Light sterile neutrino production in the early universe with dynamical neutrino asymmetries

TL;DR

This work investigates how dynamical lepton asymmetries affect the production of light sterile neutrinos in the early universe, using (3+1) and (2+1) mixing schemes and incorporating CP-violating phases. By solving momentum-averaged quantum kinetic equations with non-linear neutrino self-interactions, it reveals that equal active asymmetries suppress resonant production only when $|L| \sim 10^{-3}$, while opposite asymmetries require $|L| \sim 10^{-2}$, with CP violation potentially enhancing production in some cases. The results imply that even modest asymmetries can leave measurable traces in $N_{\rm eff}$ and the electron-neutrino spectra, affecting BBN through altered freeze-out conditions and helium yields. Overall, sterile neutrinos compatible with laboratory hints are challenging to reconcile with cosmology, and robust predictions require momentum-dependent treatments beyond the averaged-momentum approximation.

Abstract

Light sterile neutrinos mixing with the active ones have been recently proposed to solve different anomalies observed in short-baseline oscillation experiments. These neutrinos can also be produced by oscillations of the active neutrinos in the early universe, leaving possible traces on different cosmological observables. Here we perform an updated study of the neutrino kinetic equations in (3+1) and (2+1) oscillation schemes, dynamically evolving primordial asymmetries of active neutrinos and taking into account for the first time CP-violation effects. In the absence of neutrino asymmetries, eV-mass scale sterile neutrinos would be completely thermalized creating a tension with respect to the CMB, LSS and BBN data. In the past literature, active neutrino asymmetries have been invoked as a way to inhibit the sterile neutrino production via the in-medium suppression of the sterile-active mixing angle.
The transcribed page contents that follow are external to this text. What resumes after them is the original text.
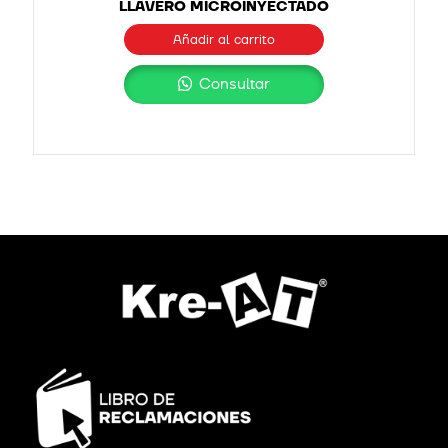
LLAVERO MICROINYECTADO
Añadir al carrito
Consultar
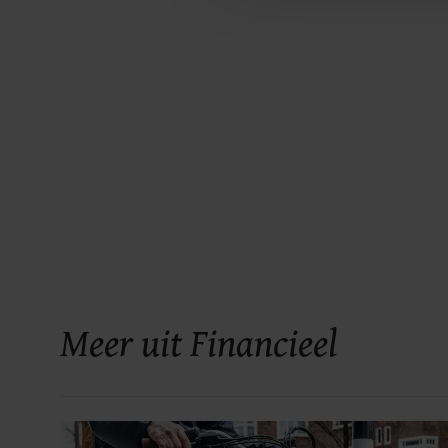
Meer uit Financieel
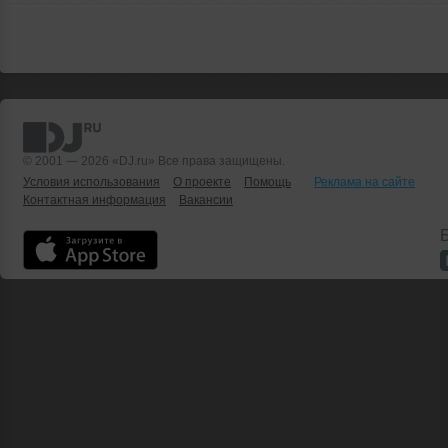
© 2001 — 2026 «DJ.ru» Все права защищены.
Условия использования
О проекте
Помощь
Реклама на сайте
Контактная информация
Вакансии
Б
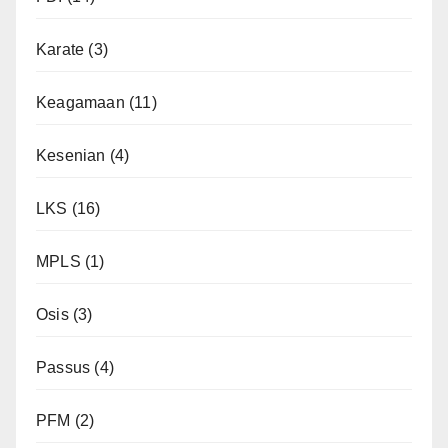
Karate
(3)
Keagamaan
(11)
Kesenian
(4)
LKS
(16)
MPLS
(1)
Osis
(3)
Passus
(4)
PFM
(2)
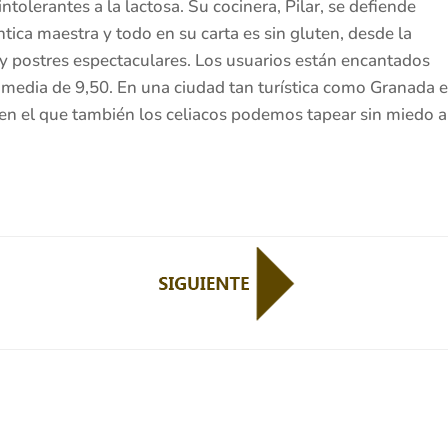
ntolerantes a la lactosa. Su cocinera, Pilar, se defiende
ica maestra y todo en su carta es sin gluten, desde la
 y postres espectaculares. Los usuarios están encantados
media de 9,50. En una ciudad tan turística como Granada 
o en el que también los celiacos podemos tapear sin miedo a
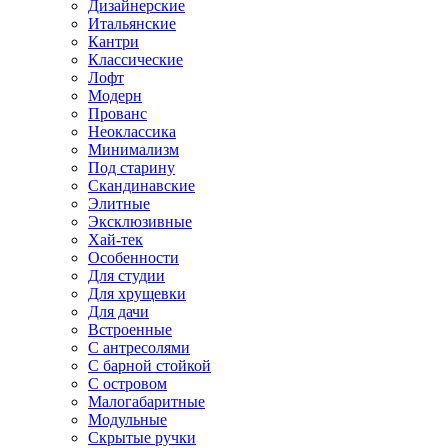
Дизайнерские
Итальянские
Кантри
Классические
Лофт
Модерн
Прованс
Неоклассика
Минимализм
Под старину
Скандинавские
Элитные
Эксклюзивные
Хай-тек
Особенности
Для студии
Для хрущевки
Для дачи
Встроенные
С антресолями
С барной стойкой
С островом
Малогабаритные
Модульные
Скрытые ручки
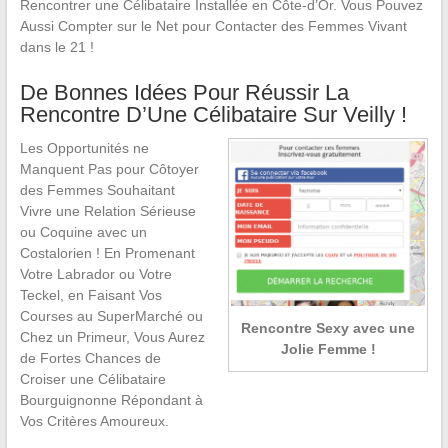
Rencontrer une Célibataire Installée en Côte-d’Or. Vous Pouvez
Aussi Compter sur le Net pour Contacter des Femmes Vivant
dans le 21 !
De Bonnes Idées Pour Réussir La
Rencontre D’Une Célibataire Sur Veilly !
Les Opportunités ne
Manquent Pas pour Côtoyer
des Femmes Souhaitant
Vivre une Relation Sérieuse
ou Coquine avec un
Costalorien ! En Promenant
Votre Labrador ou Votre
Teckel, en Faisant Vos
Courses au SuperMarché ou
Rencontre Sexy avec une
Chez un Primeur, Vous Aurez
Jolie Femme !
de Fortes Chances de
Croiser une Célibataire
Bourguignonne Répondant à
Vos Critères Amoureux.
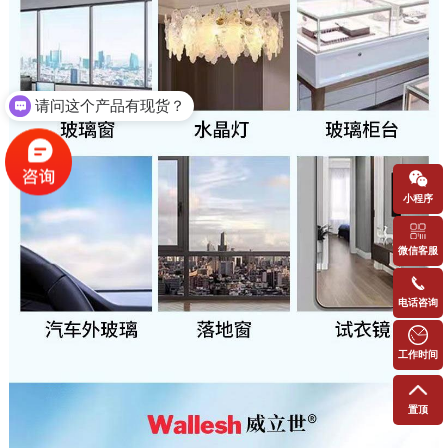
我想咨询产品如何定制？
小程序
微信客服
电话咨询
工作时间
置顶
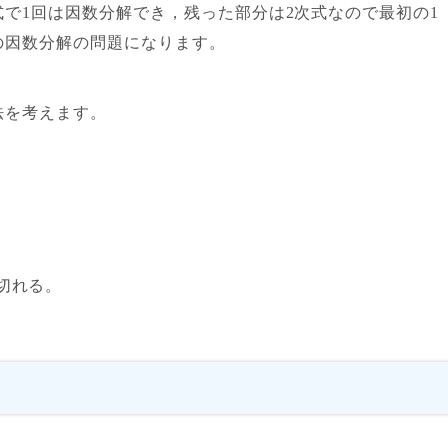
で1回は因数分解でき，残った部分は2次式なので最初の1
の因数分解の問題になります。
法を考えます。
割り切れる。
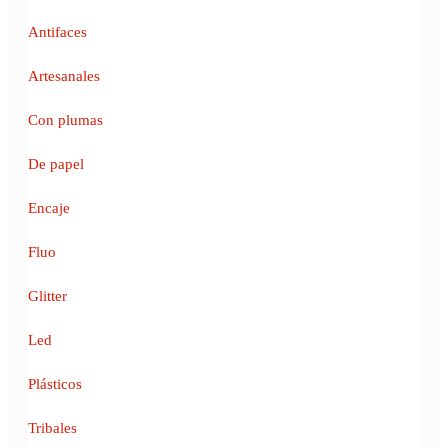
Antifaces
Artesanales
Con plumas
De papel
Encaje
Fluo
Glitter
Led
Plásticos
Tribales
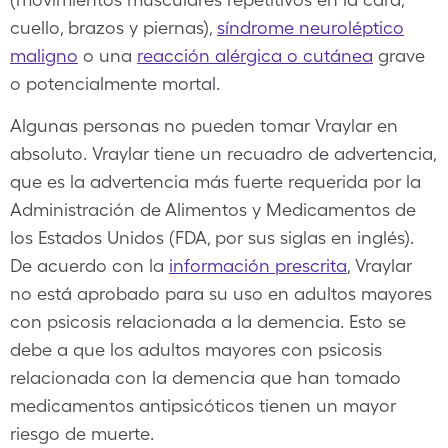
cuello, brazos y piernas),
síndrome neuroléptico
maligno
o una
reacción alérgica o cutánea
grave
o potencialmente mortal.
Algunas personas no pueden tomar Vraylar en
absoluto. Vraylar tiene un recuadro de advertencia,
que es la advertencia más fuerte requerida por la
Administración de Alimentos y Medicamentos de
los Estados Unidos (FDA, por sus siglas en inglés).
De acuerdo con la
información prescrita
, Vraylar
no está aprobado para su uso en adultos mayores
con psicosis relacionada a la demencia. Esto se
debe a que los adultos mayores con psicosis
relacionada con la demencia que han tomado
medicamentos antipsicóticos tienen un mayor
riesgo de muerte.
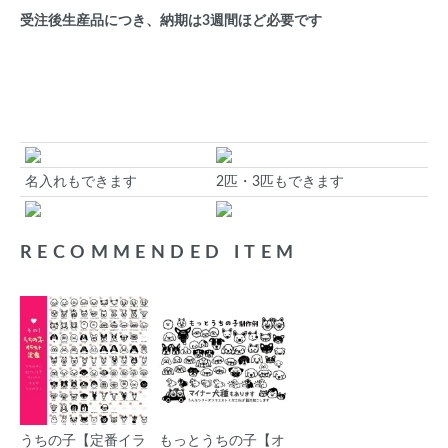
受注後生産品につき、納期は3週間ほど必要です
名入れもできます
2匹・3匹もできます
RECOMMENDED ITEM
うちの子【定番イラ
もっとうちの子【オ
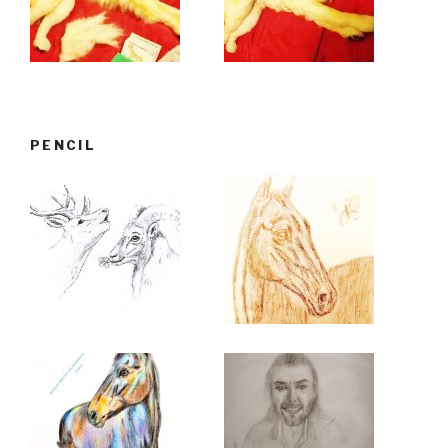
PENCIL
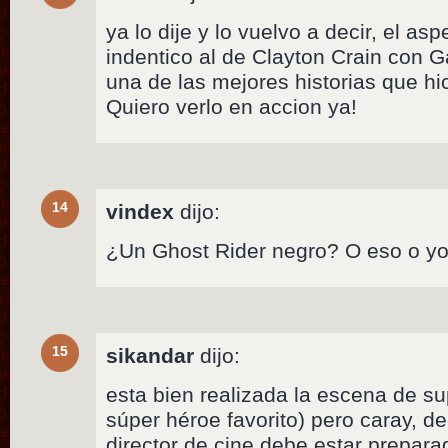
ya lo dije y lo vuelvo a decir, el as
indentico al de Clayton Crain con G
una de las mejores historias que hi
Quiero verlo en accion ya!
14
vindex
dijo:
¿Un Ghost Rider negro? O eso o yo 
15
sikandar
dijo:
esta bien realizada la escena de 
súper héroe favorito) pero caray, d
director de cine debe estar prepar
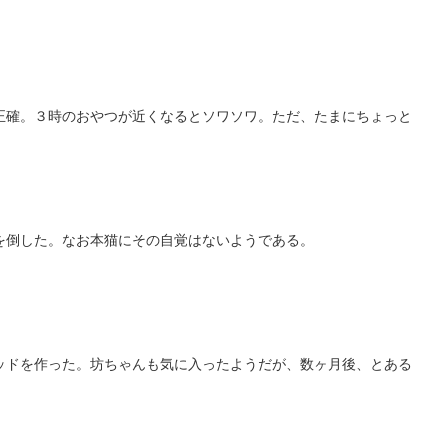
正確。３時のおやつが近くなるとソワソワ。ただ、たまにちょっと
を倒した。なお本猫にその自覚はないようである。
ッドを作った。坊ちゃんも気に入ったようだが、数ヶ月後、とある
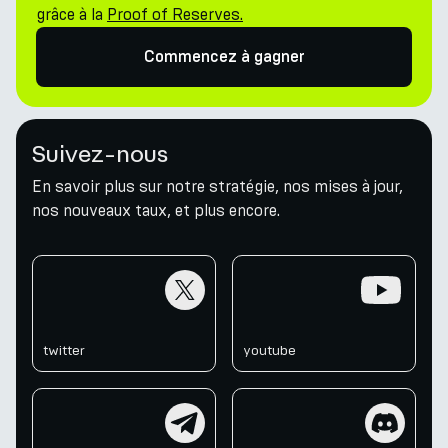
grâce à la
Proof of Reserves.
Commencez à gagner
Suivez-nous
En savoir plus sur notre stratégie, nos mises à jour,
nos nouveaux taux, et plus encore.
twitter
youtube
twitter
youtube
telegram
discord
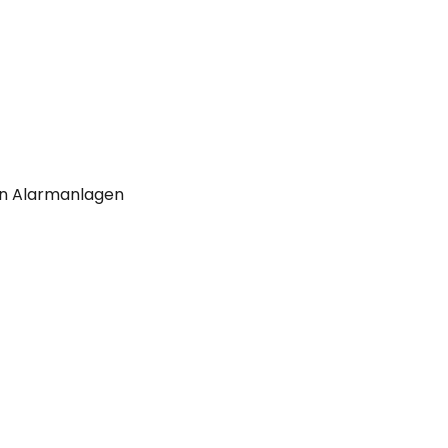
von Alarmanlagen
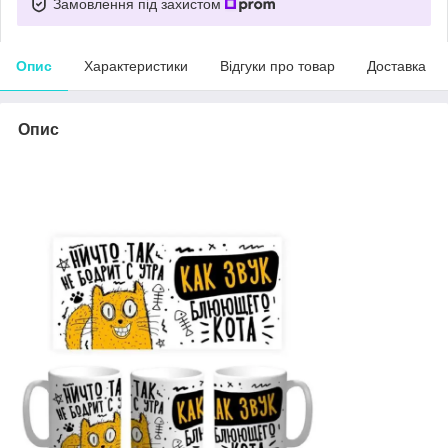
Замовлення під захистом
Опис
Характеристики
Відгуки про товар
Доставка
Опис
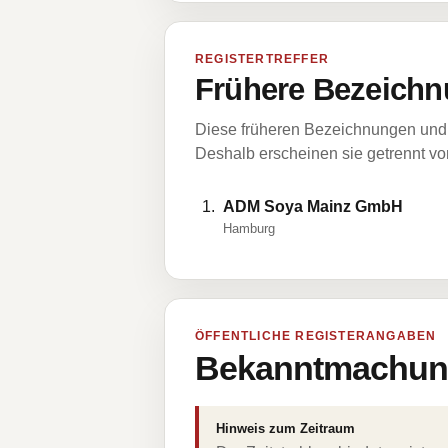
REGISTERTREFFER
Frühere Bezeichn
Diese früheren Bezeichnungen und 
Deshalb erscheinen sie getrennt vom
ADM Soya Mainz GmbH
Hamburg
ÖFFENTLICHE REGISTERANGABEN
Bekanntmachung
Hinweis zum Zeitraum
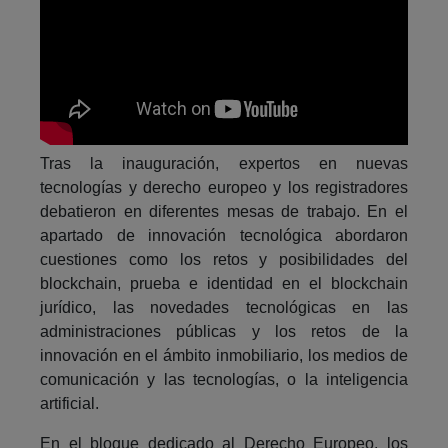
Tras la inauguración, expertos en nuevas
tecnologías y derecho europeo y los registradores
debatieron en diferentes mesas de trabajo. En el
apartado de innovación tecnológica abordaron
cuestiones como los retos y posibilidades del
blockchain, prueba e identidad en el blockchain
jurídico, las novedades tecnológicas en las
administraciones públicas y los retos de la
innovación en el ámbito inmobiliario, los medios de
comunicación y las tecnologías, o la inteligencia
artificial.
En el bloque dedicado al Derecho Europeo, los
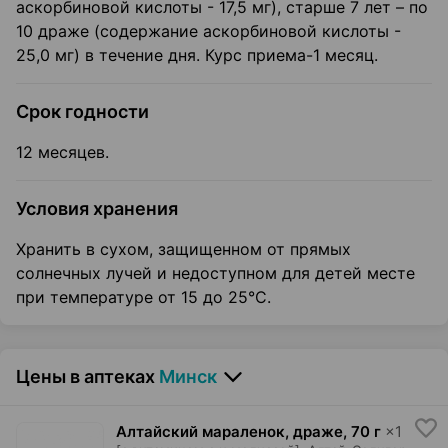
аскорбиновой кислоты - 17,5 мг), старше 7 лет – по
10 драже (содержание аскорбиновой кислоты -
25,0 мг) в течение дня. Курс приема-1 месяц.
Срок годности
12 месяцев.
Условия хранения
Хранить в сухом, защищенном от прямых
солнечных лучей и недоступном для детей месте
при температуре от 15 до 25°С.
Цены в аптеках
Минск
Алтайский мараленок, драже
,
70 г
×
1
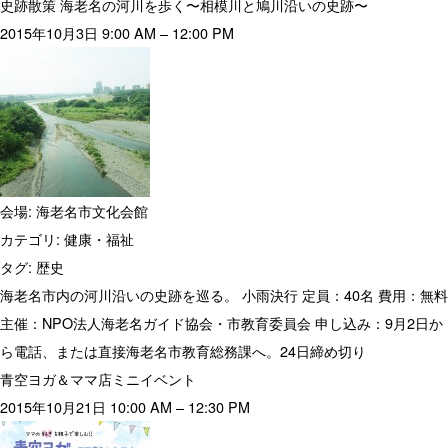
史跡散策 海老名の河川を歩く〜相模川と鳩川沿いの史跡〜
2015年10月3日 9:00 AM
–
12:00 PM
会場:
海老名市文化会館
カテゴリ:
健康・福祉
タグ:
歴史
海老名市内の河川沿いの史跡を巡る。 小雨決行 定員：40名 費用：無料
主催：NPO法人海老名ガイド協会・市教育委員会 申し込み：9月2日か
ら電話、または直接海老名市教育総務課へ。24日締め切り
青空ヨガ＆ママ店ミニイベント
2015年10月21日 10:00 AM
–
12:30 PM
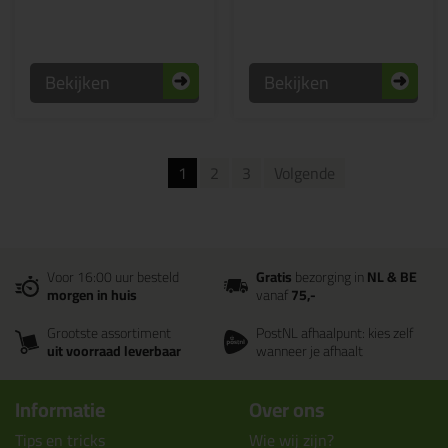
Bekijken
Bekijken
1
2
3
Volgende
Voor 16:00 uur besteld
Gratis
bezorging in
NL & BE
morgen in huis
vanaf
75,-
Grootste assortiment
PostNL afhaalpunt: kies zelf
uit voorraad leverbaar
wanneer je afhaalt
Informatie
Over ons
Tips en tricks
Wie wij zijn?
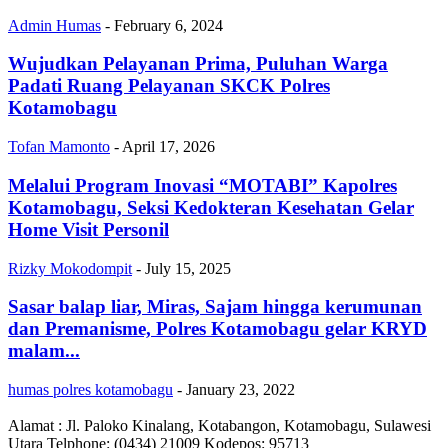
Admin Humas
-
February 6, 2024
Wujudkan Pelayanan Prima, Puluhan Warga
Padati Ruang Pelayanan SKCK Polres
Kotamobagu
Tofan Mamonto
-
April 17, 2026
Melalui Program Inovasi “MOTABI” Kapolres
Kotamobagu, Seksi Kedokteran Kesehatan Gelar
Home Visit Personil
Rizky Mokodompit
-
July 15, 2025
Sasar balap liar, Miras, Sajam hingga kerumunan
dan Premanisme, Polres Kotamobagu gelar KRYD
malam...
humas polres kotamobagu
-
January 23, 2022
Alamat : Jl. Paloko Kinalang, Kotabangon, Kotamobagu, Sulawesi
Utara Telphone: (0434) 21009 Kodepos: 95713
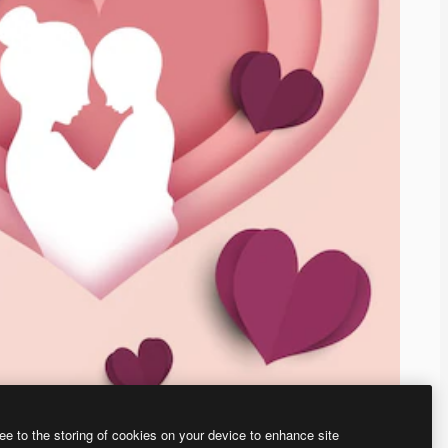
ee to the storing of cookies on your device to enhance site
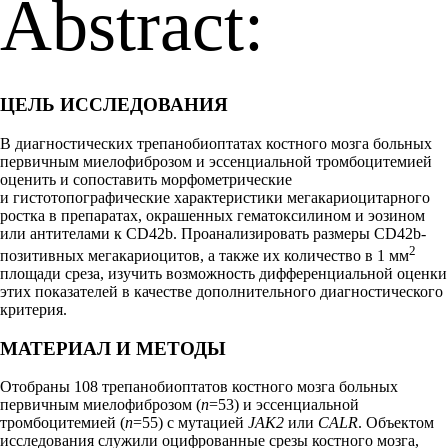
Abstract:
ЦЕЛЬ ИССЛЕДОВАНИЯ
В диагностических трепанобиоптатах костного мозга больных
первичным миелофиброзом и эссенциальной тромбоцитемией
оценить и сопоставить морфометрические
и гистотопографические характеристики мегакариоцитарного
ростка в препаратах, окрашенных гематоксилином и эозином
или антителами к CD42b.
Проанализировать размеры CD42b-
2
позитивных мегакариоцитов, а также их количество в 1 мм
площади среза, изучить возможность дифференциальной оценки
этих показателей в качестве дополнительного диагностического
критерия.
МАТЕРИАЛ И МЕТОДЫ
Отобраны 108 трепанобиоптатов костного мозга больных
первичным миелофиброзом (
n
=53) и эссенциальной
тромбоцитемией (
n
=55) с мутацией
JAK2
или
CALR
. Объектом
исследования служили оцифрованные срезы костного мозга,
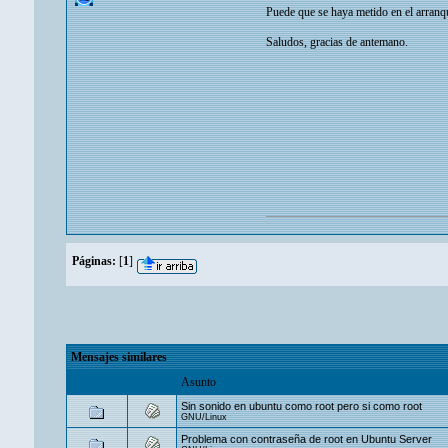
Puede que se haya metido en el arranqu
Saludos, gracias de antemano.
Páginas:
[
1
]
Mensajes similares
Asunto
Sin sonido en ubuntu como root pero si como root
GNU/Linux
Problema con contraseña de root en Ubuntu Server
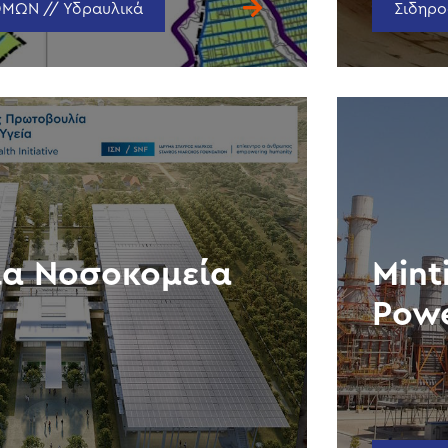
ΜΩΝ // Υδραυλικά
Σιδηρο
α Νοσοκομεία
Mint
Powe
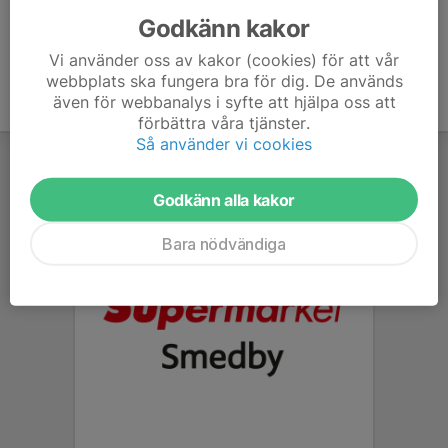
Godkänn kakor
Vi använder oss av kakor (cookies) för att vår
webbplats ska fungera bra för dig. De används
även för webbanalys i syfte att hjälpa oss att
förbättra våra tjänster.
Så använder vi cookies
Godkänn alla kakor
Bara nödvändiga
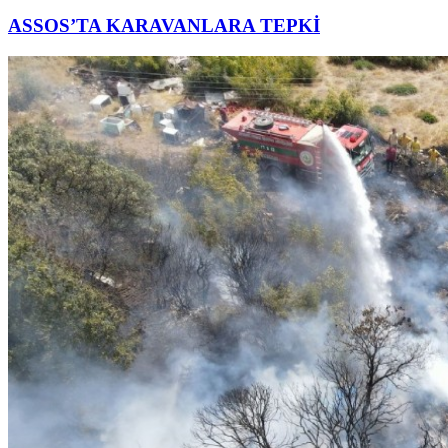
ASSOS’TA KARAVANLARA TEPKİ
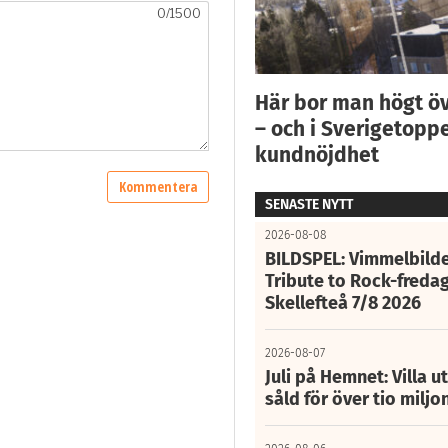
Här bor man högt ö
– och i Sverigetoppe
kundnöjdhet
SENASTE NYTT
2026-08-08
BILDSPEL: Vimmelbilde
Tribute to Rock-fredag
Skellefteå 7/8 2026
2026-08-07
Juli på Hemnet: Villa u
såld för över tio miljo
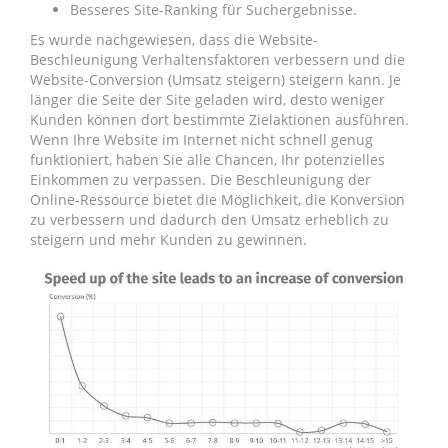
Besseres Site-Ranking für Suchergebnisse.
Es wurde nachgewiesen, dass die Website-
Beschleunigung Verhaltensfaktoren verbessern und die
Website-Conversion (Umsatz steigern) steigern kann. Je
länger die Seite der Site geladen wird, desto weniger
Kunden können dort bestimmte Zielaktionen ausführen.
Wenn Ihre Website im Internet nicht schnell genug
funktioniert, haben Sie alle Chancen, Ihr potenzielles
Einkommen zu verpassen. Die Beschleunigung der
Online-Ressource bietet die Möglichkeit, die Konversion
zu verbessern und dadurch den Umsatz erheblich zu
steigern und mehr Kunden zu gewinnen.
However, neutrino asymmetries also permit a resonant sterile neutrino production. We find that if the active species have equal asymmetries L, a value |L|=10^{-3} is required to start suppressing the resonant sterile production, roughly an order of magnitude larger than what previously expected. When active species have opposite asymmetries the sterile abundance is further enhanced, requiring an even larger |L|\simeq 10^{-2} to start suppressing their production. In the latter case, CP-violation (naturally expected) further exacerbates the phenomenon. Some consequences for cosmological observables are briefly discussed: for example, it is likely that moderate suppressions of the sterile species production are associated with significant spectral distortions of the active neutrino species, with potentially interesting phenomenological consequences especially for BBN.

Figures (10)

• Figure 1: Neutrino collisional and refractive rates (normalized in terms of the Hubble rate) vs. temperature $T$. In particular, we show $\Omega_{\rm vac}$ (solid curve), $\Omega_{\rm matt}$ (long-dotted curve), $\Omega_{\rm asy} \times \Delta_e$ (dashed curve), $\Omega_{\rm sym} \times \Sigma_{ee}$ (short-dotted curve), $\Omega_{\rm coll} \times [(g_s^e)^2 + (g_s^\mu)^2]$ (dash-dotted curve). Here we use $\Delta m^2_{\rm st}$, $\Delta_e= 32 L/3$ with $L=10^{-4}$ and $\Sigma_{ee}=2$ (see the text for more details on these quantities).
• Figure 2: (3+1) scenario. Evolution of the density matrix element $\rho_{ss}$ in function of the temperature $T$. We consider $L=L_e=L_\mu=L_{\tau}$. The solid curve corresponds to $L=0$, the dashed curve to $L=-10^{-4}$, the dotted curve to $L=-10^{-3}$ and the dash-dotted one to $L=-10^{-2}$.
• Figure 3: (3+1) scenario. Evolution of the effective number of degrees of freedom $N_{\rm eff}$ for the cases corresponding to Fig. \ref{['fig2']}
• Figure 4: (2+1) scenario. Evolution in function of the temperature $T$ of $\rho_{ss}$ for different initial neutrino asymmetries. Upper panels correspond to $L=L_e=L_{\mu}$, lower panels correspond to $L=L_e=-L_{\mu}$. The solid curves correspond to $L=0$, the dashed curves to $L=-10^{-4}$, the dotted to $L=-10^{-3}$ and the dash-dotted to $L=-10^{-2}$. Left panels show cases with no CP violation in the sterile neutrino sector, while right panels refers to $\varphi_{\rm CP}=\pi/2$.
• Figure 5: (2+1) case with $L=L_e=L_{\mu}$ and $\varphi_{\rm CP}=0$. Left panels: Evolution $\Delta \rho_{\alpha}= \rho_{\alpha\alpha}- \bar{\rho}_{\alpha\alpha}$ for the $\nu_e$ (solid curve), $\nu_{\mu}$ (dotted curve) and $\nu_s$ (dashed curve) for the different values of initial neutrino asymmetries. Right panels: Evolution of $\Omega_{\rm vac}$ (solid curve) vs $\Omega_{\rm asy}\times \Delta_{e}$ (dashed curve).